7.8.09

In Memory of John Hughes: 1950-2009


American-born film director John Hughes (Jr.) died yesterday of a heart attack. He was 59.

As any well-respected culture vulture (lowercase) knows, John Hughes was a film directing icon whose 80s films continue to speak to each new generation of teen angst. After the success of Sixteen Candles in 1984, Hughes wrote, directed, and produced a string of movies (Pretty in Pink, Weird Science, Ferris Bueller's Day Off) based on high school experiences that forever changed the way youth were portrayed on the silver screen.


When this Culture Vulture first saw The Breakfast Club in 1995, it was a poorly-edited version running on TBS (I remember finding it particularly amusing during one instance where they bleeped out "hole" instead of "ass.") I was 11 years old, didn't quite understand what "riding the hobby horse" meant, and had never seen anyone smoke pot before. These kids were badass. The film was a cult classic even back then, but this film became my inspiration.

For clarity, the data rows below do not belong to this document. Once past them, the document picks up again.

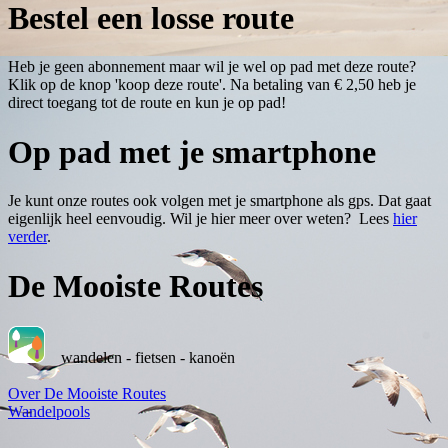
Bestel een losse route
Heb je geen abonnement maar wil je wel op pad met deze route?
Klik op de knop 'koop deze route'. Na betaling van € 2,50 heb je
direct toegang tot de route en kun je op pad!
Op pad met je smartphone
Je kunt onze routes ook volgen met je smartphone als gps. Dat gaat
eigenlijk heel eenvoudig. Wil je hier meer over weten? Lees
hier
verder
.
De Mooiste Routes
wandelen - fietsen - kanoën
Over De Mooiste Routes
Wandelpools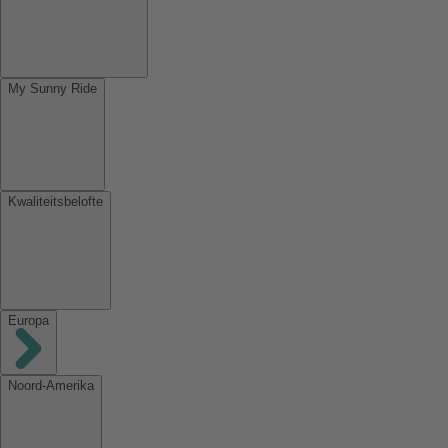
My Sunny Ride
Kwaliteitsbelofte
Europa
Noord-Amerika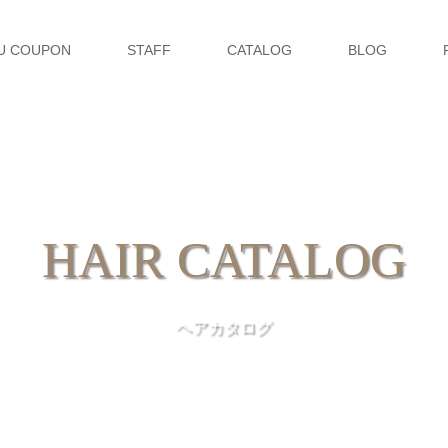
U COUPON
STAFF
CATALOG
BLOG
HAIR CATALOG
ヘアカタログ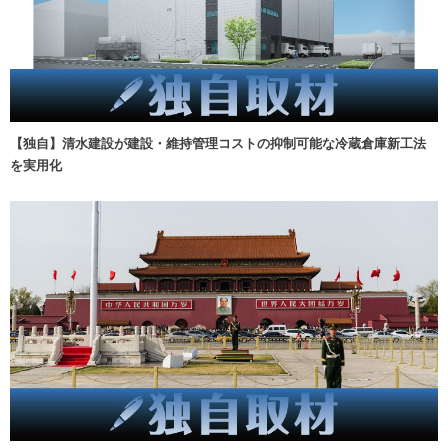
【独自】清水建設が建設・維持管理コストの抑制可能な冷蔵倉庫新工法
を実用化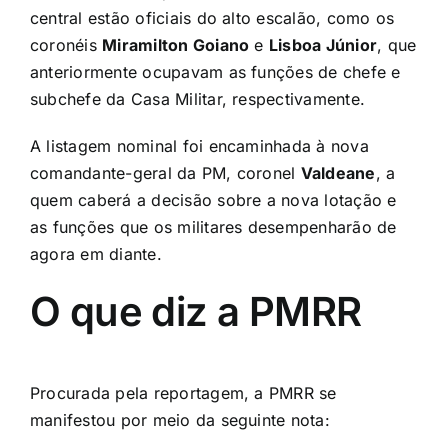
central estão oficiais do alto escalão, como os
coronéis
Miramilton Goiano
e
Lisboa Júnior
, que
anteriormente ocupavam as funções de chefe e
subchefe da Casa Militar, respectivamente.
A listagem nominal foi encaminhada à nova
comandante-geral da PM, coronel
Valdeane
, a
quem caberá a decisão sobre a nova lotação e
as funções que os militares desempenharão de
agora em diante.
O que diz a PMRR
Procurada pela reportagem, a PMRR se
manifestou por meio da seguinte nota: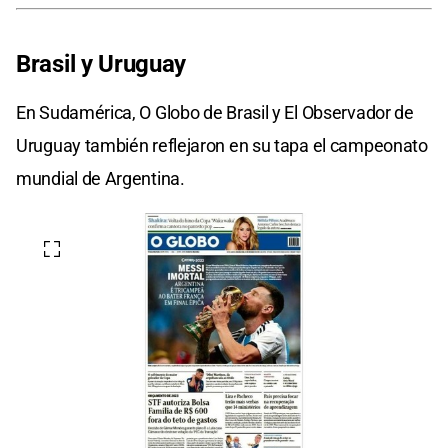
Brasil y Uruguay
En Sudamérica, O Globo de Brasil y El Observador de
Uruguay también reflejaron en su tapa el campeonato
mundial de Argentina.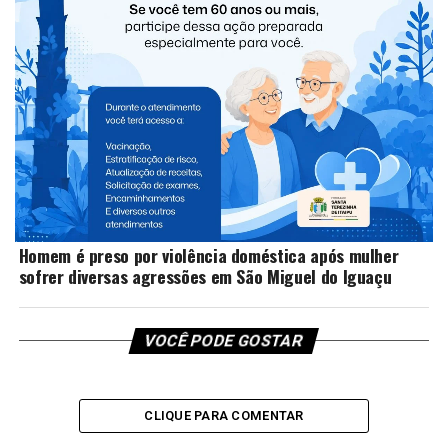
Compartilhe isso
TÓPICOS RELACIONADOS:
NÃO PERCA
Homem é preso por violência doméstica após mulher
sofrer diversas agressões em São Miguel do Iguaçu
VOCÊ PODE GOSTAR
CLIQUE PARA COMENTAR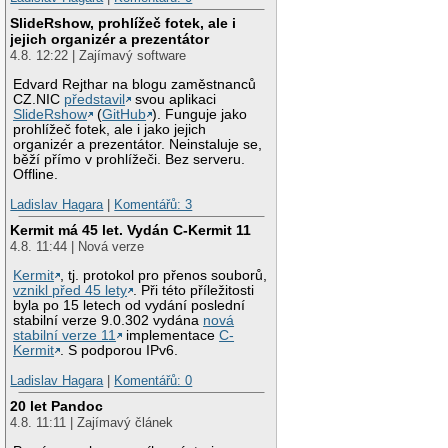
SlideRshow, prohlížeč fotek, ale i
jejich organizér a prezentátor
4.8. 12:22 | Zajímavý software
Edvard Rejthar na blogu zaměstnanců
CZ.NIC
představil
svou aplikaci
SlideRshow
(
GitHub
). Funguje jako
prohlížeč fotek, ale i jako jejich
organizér a prezentátor. Neinstaluje se,
běží přímo v prohlížeči. Bez serveru.
Offline.
Ladislav Hagara
|
Komentářů: 3
Kermit má 45 let. Vydán C-Kermit 11
4.8. 11:44 | Nová verze
Kermit
, tj. protokol pro přenos souborů,
vznikl před 45 lety
. Při této příležitosti
byla po 15 letech od vydání poslední
stabilní verze 9.0.302 vydána
nová
stabilní verze 11
implementace
C-
Kermit
. S podporou IPv6.
Ladislav Hagara
|
Komentářů: 0
20 let Pandoc
4.8. 11:11 | Zajímavý článek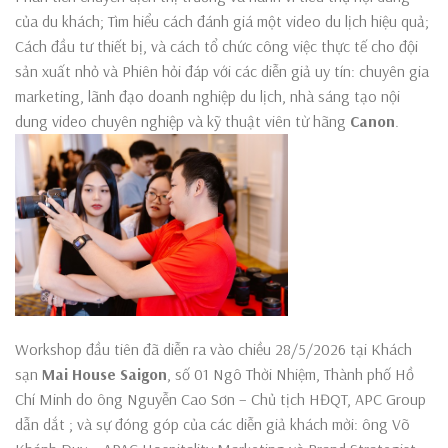
của du khách; Tìm hiểu cách đánh giá một video du lịch hiệu quả;
Cách đầu tư thiết bị, và cách tổ chức công việc thực tế cho đội
sản xuất nhỏ và Phiên hỏi đáp với các diễn giả uy tín: chuyên gia
marketing, lãnh đạo doanh nghiệp du lịch, nhà sáng tạo nội
dung video chuyên nghiệp và kỹ thuật viên từ hãng
Canon
.
Workshop đầu tiên đã diễn ra vào chiều 28/5/2026 tại Khách
sạn
Mai House Saigon
, số 01 Ngô Thời Nhiệm, Thành phố Hồ
Chí Minh do ông Nguyễn Cao Sơn – Chủ tịch HĐQT, APC Group
dẫn dắt ; và sự đóng góp của các diễn giả khách mời: ông Võ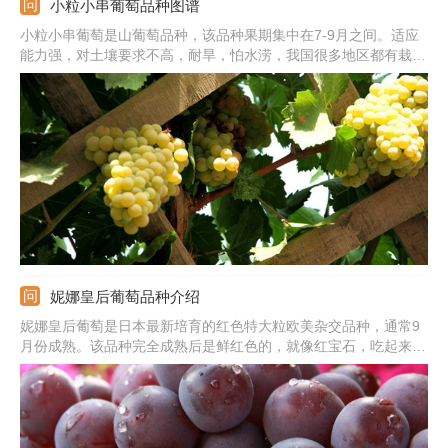
小粒小串葡萄品种图谱
小粒小串葡萄是山葡萄品种，该品种果期集中在7-9月之间。适应
能力强，对土壤要求不高，耐旱，怕水涝，我国很多地区都有栽培
的。想要它旺盛生长，栽培期间要加强管理才行。尤其是生长旺季
需及时追肥，主要施加有机肥，少量掺杂化肥就行。此外，定植的
第二年就要开始修剪，促使尽快成形，株形更丰满，后期结果更
多。
妮娜皇后葡萄品种介绍
妮娜皇后葡萄是日本最新培育的红色特大粒欧美杂交品种，通常9
月份成熟。该品种完全成熟后是鲜红色的，就像红宝石，吃起来口
味浓甜，市场售卖价值高。平均单粒重15克，最大可达17克以
上。平均单穗重580克，最大可达1200克。另外，有较强的适应能
力以及抗病能力，容易栽培。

I memorized nearly the entire thing, and 15 years later, can still quote essential scenes, like the one where Emilio Estevez's "Athlete" character and Ally Sheedy's "Basketcase" walk to the teacher's lounge to buy sodas for the rest of the group of detentionees.

"What's your poison?" he asks her, "What do you drink?"

Her response? "Vodka."

"Vodka?...When do you drink vodka?"

She breezes past him coyly, "Whenever."

"A lot?" he wants to know.

"Tons."

Hughes captured not only the quick-wittedness (and endearing awkwardness) of American teens, but also the reality of the changing culture of the families and towns they were growing up in. For the first time (or at least the first time done with purpose) a film took the perspective of young people and ran with it, faulting no one but the jaded adults who served only as background characters and aggravators. This was a story that addressed stereotypes, the same ones lazy filmmakers continue to use today, and thwarted them, while still giving them purpose.

A writer can only hope to write such richly realistic dialogue as that of John Hughes. Although the man moved himself out of the public eye shortly after the blockbuster success of Home Alone, I rested easier knowing that someone like that existed. His presence will be missed, but his legacy will live on in our hearts, minds, memories, and in every current film director's sad attempt to tell the stories of American youth as poignantly as Mr. John Hughes.